The records Block Start
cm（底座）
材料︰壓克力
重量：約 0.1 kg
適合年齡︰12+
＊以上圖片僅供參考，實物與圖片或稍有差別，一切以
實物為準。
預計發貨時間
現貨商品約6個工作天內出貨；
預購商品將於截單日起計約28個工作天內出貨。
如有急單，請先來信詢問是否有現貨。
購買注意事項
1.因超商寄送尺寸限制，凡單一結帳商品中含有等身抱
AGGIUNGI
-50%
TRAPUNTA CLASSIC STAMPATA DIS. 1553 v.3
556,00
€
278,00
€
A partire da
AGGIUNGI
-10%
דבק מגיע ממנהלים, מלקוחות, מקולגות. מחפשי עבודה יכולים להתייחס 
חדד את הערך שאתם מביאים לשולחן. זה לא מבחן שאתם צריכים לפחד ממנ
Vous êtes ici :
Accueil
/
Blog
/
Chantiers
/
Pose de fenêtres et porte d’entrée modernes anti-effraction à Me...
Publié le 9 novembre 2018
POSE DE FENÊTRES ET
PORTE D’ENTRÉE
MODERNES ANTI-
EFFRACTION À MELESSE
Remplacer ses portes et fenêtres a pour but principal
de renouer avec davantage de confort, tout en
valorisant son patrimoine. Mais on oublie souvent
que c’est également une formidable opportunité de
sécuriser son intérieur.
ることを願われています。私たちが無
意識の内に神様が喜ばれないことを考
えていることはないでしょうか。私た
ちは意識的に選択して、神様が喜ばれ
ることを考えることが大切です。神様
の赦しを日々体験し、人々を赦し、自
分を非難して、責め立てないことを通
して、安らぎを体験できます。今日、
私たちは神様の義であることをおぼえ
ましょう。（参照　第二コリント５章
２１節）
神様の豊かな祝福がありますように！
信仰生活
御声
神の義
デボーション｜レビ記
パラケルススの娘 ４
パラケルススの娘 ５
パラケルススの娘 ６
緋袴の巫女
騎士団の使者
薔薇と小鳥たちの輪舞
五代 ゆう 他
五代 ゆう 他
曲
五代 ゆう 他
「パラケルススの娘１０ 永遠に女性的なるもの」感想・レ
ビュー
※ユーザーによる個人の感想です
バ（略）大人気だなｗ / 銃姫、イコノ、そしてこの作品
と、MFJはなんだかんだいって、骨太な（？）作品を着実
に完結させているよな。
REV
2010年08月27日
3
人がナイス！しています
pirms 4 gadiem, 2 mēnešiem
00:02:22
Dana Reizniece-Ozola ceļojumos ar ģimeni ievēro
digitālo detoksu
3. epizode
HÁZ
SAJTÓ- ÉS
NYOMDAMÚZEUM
The records Block End
The records Block Start
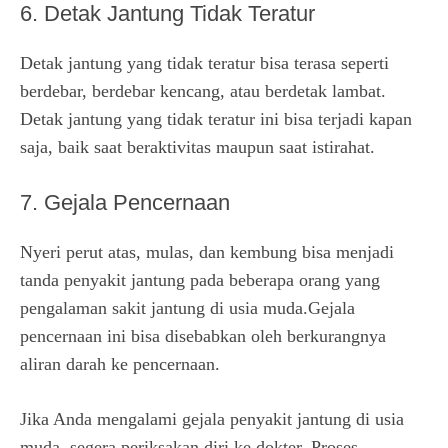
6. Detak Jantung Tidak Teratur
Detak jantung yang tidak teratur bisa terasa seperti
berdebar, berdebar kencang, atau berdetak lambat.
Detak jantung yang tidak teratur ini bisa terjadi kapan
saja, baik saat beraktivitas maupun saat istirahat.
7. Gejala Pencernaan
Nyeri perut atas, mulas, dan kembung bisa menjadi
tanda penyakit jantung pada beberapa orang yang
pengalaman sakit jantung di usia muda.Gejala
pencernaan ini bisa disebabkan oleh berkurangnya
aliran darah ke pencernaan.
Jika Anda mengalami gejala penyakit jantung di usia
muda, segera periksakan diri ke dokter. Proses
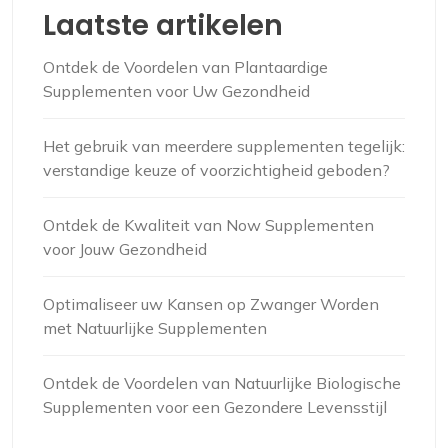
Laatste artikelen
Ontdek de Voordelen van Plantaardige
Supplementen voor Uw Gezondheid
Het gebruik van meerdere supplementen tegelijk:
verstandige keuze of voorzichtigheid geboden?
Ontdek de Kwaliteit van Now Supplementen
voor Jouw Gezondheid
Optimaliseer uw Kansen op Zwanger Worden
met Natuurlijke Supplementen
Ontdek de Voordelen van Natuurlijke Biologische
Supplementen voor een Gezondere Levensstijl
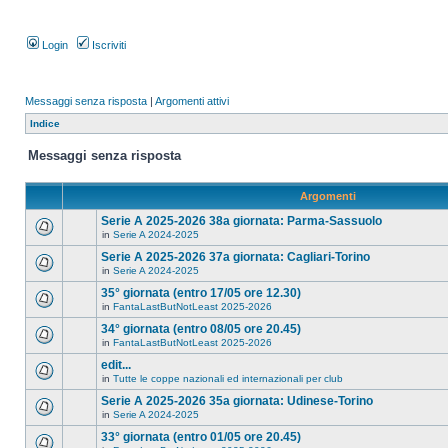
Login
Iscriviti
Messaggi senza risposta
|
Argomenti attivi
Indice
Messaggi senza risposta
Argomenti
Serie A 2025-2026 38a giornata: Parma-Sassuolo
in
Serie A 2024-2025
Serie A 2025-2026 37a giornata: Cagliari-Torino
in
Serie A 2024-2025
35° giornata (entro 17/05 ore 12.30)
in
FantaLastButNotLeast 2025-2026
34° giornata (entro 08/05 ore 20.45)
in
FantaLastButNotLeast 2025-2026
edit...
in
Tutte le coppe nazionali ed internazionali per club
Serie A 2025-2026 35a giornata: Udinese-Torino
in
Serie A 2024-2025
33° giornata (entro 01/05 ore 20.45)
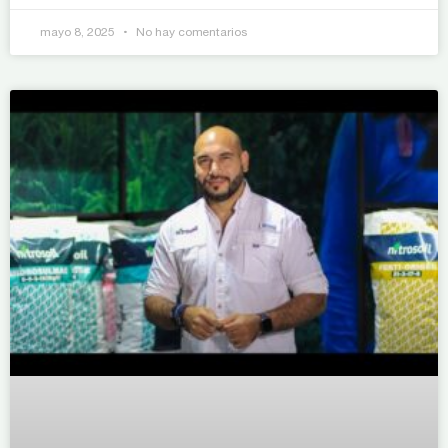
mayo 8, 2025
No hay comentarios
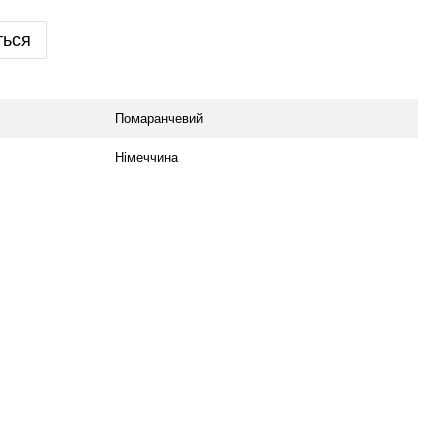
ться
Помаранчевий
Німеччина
The records Block End
If a line in the material above holds "muda", copy it.

pengalaman sakit jantung di usia muda.Gejala
muda, segera periksakan diri ke dokter. Proses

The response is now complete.